Input data:
****

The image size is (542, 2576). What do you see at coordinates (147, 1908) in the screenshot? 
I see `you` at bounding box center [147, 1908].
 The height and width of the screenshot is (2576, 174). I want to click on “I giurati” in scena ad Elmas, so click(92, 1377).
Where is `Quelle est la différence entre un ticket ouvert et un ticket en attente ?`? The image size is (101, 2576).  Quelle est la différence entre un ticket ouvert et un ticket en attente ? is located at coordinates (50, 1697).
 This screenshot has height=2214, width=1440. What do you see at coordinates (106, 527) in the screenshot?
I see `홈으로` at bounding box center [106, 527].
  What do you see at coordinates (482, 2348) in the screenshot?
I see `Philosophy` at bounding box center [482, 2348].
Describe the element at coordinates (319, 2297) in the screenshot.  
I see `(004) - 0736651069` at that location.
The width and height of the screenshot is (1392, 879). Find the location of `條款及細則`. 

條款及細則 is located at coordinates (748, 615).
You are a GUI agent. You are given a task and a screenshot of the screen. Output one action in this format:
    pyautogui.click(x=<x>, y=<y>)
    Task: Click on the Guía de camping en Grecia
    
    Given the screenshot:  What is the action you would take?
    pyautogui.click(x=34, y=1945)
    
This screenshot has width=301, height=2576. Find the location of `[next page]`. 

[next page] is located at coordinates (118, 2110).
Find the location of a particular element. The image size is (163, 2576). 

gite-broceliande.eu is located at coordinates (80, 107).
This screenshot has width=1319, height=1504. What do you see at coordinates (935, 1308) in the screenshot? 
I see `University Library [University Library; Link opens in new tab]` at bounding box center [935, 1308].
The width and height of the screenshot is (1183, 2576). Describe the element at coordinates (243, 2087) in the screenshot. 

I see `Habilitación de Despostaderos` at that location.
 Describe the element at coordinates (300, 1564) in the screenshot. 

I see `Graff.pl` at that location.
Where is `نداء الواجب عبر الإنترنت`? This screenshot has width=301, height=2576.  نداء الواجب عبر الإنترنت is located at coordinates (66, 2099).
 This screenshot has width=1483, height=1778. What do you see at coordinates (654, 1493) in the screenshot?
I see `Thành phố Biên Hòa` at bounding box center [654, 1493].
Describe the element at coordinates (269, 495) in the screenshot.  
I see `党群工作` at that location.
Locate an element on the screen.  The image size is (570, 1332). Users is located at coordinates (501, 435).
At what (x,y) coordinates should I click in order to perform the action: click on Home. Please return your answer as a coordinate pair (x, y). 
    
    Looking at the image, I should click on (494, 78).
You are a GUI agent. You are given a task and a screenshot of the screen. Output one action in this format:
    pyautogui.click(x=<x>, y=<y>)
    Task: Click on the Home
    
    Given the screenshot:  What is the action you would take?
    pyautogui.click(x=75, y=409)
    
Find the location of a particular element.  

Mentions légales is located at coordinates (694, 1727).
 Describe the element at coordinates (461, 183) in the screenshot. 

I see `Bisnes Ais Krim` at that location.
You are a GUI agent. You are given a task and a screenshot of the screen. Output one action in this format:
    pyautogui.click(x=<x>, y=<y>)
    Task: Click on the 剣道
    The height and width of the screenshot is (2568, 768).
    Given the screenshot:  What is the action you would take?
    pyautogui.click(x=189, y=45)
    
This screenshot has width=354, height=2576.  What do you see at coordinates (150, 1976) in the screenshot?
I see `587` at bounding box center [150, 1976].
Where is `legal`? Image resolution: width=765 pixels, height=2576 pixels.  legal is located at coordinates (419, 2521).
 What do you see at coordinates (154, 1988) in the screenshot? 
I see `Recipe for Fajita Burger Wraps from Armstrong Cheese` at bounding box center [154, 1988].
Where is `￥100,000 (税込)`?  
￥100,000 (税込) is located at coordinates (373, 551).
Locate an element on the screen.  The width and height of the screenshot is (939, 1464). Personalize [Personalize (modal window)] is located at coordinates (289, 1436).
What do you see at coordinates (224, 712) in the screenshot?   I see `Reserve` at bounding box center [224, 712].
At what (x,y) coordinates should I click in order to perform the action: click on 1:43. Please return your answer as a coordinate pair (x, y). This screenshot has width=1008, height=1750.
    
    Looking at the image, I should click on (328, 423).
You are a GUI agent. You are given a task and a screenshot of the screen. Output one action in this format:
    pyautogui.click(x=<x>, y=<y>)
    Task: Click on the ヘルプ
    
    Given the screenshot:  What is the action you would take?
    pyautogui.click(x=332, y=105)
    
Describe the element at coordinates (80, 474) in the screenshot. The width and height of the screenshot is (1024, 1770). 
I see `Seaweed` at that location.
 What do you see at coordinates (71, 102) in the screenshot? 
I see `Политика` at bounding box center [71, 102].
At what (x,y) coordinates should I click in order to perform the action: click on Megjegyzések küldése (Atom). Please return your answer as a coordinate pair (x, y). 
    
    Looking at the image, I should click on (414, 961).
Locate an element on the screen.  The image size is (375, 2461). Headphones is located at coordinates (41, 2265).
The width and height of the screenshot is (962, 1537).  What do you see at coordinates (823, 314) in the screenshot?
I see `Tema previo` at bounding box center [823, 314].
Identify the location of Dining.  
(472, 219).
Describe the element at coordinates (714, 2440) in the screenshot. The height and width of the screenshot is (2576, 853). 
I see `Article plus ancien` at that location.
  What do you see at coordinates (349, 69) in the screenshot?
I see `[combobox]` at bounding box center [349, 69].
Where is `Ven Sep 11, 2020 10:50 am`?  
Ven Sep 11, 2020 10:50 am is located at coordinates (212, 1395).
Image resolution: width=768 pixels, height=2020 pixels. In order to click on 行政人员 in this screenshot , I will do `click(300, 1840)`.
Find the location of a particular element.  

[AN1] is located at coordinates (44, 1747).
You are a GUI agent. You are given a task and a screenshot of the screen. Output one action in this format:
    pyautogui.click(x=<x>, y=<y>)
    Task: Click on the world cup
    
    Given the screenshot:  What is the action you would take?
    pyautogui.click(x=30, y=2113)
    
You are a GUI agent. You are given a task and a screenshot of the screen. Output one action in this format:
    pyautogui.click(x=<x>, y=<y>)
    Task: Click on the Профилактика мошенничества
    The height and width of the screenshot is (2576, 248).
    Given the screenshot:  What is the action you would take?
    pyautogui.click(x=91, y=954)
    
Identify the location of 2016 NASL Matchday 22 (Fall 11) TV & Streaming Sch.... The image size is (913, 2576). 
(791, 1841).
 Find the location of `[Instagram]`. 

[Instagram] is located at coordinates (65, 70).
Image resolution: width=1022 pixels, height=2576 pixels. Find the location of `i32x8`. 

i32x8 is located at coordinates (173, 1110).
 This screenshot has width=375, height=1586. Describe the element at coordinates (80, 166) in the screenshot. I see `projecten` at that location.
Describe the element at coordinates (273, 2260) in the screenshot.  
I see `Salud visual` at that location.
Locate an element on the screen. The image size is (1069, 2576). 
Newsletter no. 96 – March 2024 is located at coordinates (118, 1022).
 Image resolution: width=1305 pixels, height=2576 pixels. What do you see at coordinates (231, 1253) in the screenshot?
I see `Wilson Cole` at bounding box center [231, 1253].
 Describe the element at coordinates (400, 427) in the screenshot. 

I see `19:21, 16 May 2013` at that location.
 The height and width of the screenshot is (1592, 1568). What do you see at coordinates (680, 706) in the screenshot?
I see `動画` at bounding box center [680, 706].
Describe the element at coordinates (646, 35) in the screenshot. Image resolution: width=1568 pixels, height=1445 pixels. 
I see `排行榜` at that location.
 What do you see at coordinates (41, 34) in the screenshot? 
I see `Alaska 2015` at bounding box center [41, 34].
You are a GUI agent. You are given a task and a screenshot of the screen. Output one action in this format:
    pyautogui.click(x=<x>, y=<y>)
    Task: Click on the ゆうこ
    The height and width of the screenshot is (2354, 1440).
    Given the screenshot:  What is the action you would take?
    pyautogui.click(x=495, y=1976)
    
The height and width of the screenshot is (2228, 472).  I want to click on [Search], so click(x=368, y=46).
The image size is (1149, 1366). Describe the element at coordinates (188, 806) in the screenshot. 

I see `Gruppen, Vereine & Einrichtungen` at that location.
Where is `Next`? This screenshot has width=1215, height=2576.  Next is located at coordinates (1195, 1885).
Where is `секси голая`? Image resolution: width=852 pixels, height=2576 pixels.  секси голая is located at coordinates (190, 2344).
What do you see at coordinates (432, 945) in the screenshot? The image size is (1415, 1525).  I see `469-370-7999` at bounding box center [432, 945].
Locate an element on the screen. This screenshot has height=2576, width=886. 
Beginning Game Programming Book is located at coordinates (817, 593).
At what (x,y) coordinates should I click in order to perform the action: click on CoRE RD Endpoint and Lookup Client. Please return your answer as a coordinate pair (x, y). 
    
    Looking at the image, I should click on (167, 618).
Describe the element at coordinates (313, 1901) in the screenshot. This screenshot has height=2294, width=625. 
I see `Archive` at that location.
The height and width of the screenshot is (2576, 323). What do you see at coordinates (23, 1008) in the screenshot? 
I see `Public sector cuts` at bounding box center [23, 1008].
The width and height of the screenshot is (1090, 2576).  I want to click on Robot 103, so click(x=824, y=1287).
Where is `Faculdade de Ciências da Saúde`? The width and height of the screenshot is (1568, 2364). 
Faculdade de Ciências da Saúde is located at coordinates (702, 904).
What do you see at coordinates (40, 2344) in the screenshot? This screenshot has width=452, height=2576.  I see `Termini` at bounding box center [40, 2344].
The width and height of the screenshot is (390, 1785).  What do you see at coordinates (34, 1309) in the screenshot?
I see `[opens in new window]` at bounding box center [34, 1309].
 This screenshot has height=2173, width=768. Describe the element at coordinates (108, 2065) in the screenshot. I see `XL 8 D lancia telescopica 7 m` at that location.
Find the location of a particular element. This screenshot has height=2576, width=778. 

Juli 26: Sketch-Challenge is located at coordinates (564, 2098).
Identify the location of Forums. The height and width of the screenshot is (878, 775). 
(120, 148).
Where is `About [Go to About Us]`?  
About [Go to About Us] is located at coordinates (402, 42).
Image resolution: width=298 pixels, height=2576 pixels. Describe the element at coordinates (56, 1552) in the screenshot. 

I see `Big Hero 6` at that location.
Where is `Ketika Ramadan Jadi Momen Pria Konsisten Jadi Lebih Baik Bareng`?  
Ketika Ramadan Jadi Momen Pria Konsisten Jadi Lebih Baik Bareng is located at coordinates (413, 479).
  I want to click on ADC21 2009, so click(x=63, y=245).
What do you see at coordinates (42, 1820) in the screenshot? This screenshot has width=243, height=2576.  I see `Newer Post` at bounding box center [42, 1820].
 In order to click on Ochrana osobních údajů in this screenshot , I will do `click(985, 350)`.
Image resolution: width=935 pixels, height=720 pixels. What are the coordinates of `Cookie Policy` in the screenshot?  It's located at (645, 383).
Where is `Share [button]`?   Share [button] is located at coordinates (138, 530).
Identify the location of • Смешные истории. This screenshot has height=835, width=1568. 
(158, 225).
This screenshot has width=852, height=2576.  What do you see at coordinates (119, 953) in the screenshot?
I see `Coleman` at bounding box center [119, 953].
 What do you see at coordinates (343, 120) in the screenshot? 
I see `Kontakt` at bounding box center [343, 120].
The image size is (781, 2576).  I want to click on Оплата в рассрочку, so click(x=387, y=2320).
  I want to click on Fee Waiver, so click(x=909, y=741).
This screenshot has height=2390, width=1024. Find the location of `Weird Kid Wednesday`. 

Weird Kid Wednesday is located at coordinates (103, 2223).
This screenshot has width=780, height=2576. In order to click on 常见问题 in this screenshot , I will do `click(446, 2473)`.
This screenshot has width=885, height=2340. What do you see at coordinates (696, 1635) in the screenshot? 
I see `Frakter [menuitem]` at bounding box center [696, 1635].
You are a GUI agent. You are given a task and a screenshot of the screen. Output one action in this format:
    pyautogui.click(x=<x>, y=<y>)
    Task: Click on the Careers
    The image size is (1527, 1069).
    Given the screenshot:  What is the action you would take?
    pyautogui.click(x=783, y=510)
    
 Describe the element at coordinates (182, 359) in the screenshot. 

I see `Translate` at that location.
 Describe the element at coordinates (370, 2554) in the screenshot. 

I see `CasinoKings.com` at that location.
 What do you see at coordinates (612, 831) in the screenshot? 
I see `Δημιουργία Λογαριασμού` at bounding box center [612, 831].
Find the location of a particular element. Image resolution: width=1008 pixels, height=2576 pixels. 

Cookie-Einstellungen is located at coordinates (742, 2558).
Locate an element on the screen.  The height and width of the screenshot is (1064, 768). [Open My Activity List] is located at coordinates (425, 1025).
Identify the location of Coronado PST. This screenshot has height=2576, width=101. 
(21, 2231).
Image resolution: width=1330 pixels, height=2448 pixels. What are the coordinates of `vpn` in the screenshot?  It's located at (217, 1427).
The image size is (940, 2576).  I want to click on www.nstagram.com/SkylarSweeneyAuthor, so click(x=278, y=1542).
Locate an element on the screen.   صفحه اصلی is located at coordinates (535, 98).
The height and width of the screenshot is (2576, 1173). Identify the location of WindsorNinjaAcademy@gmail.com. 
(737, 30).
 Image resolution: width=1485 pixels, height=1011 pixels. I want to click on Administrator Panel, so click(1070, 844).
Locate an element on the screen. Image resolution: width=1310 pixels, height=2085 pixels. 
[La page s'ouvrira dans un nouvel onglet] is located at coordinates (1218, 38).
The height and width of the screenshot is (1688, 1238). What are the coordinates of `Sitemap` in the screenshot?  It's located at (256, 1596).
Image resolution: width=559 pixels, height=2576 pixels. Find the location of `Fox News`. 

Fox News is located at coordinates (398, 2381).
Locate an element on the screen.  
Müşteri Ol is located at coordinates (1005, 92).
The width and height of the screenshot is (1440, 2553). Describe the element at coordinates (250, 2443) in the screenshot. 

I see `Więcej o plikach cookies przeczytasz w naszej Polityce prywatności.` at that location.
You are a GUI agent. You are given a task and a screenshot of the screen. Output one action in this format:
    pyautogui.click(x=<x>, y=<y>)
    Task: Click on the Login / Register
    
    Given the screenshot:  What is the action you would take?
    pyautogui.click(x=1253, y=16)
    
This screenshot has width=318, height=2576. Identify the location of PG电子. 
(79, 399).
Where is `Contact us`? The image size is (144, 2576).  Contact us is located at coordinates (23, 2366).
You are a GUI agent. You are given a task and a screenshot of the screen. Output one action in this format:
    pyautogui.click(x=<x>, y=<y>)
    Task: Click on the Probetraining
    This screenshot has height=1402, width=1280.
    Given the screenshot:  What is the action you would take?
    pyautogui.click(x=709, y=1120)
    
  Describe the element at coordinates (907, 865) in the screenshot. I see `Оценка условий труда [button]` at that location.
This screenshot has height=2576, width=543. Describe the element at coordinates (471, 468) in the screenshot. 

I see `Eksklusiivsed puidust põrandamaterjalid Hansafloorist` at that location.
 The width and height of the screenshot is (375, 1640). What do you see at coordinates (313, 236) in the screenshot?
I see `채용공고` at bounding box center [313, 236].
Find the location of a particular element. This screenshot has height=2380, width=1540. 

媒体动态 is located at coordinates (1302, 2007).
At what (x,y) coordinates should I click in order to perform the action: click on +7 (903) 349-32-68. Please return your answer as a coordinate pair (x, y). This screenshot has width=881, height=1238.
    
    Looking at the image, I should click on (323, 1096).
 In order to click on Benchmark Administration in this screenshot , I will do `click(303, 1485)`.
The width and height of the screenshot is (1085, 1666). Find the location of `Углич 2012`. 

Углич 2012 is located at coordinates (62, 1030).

****

In the lines above, find the word "will" and copy each line that contains it.

Solution to the problem:
Image resolution: width=768 pixels, height=2020 pixels. In order to click on 行政人员 in this screenshot , I will do `click(300, 1840)`.
 In order to click on Ochrana osobních údajů in this screenshot , I will do `click(985, 350)`.
This screenshot has width=780, height=2576. In order to click on 常见问题 in this screenshot , I will do `click(446, 2473)`.
 In order to click on Benchmark Administration in this screenshot , I will do `click(303, 1485)`.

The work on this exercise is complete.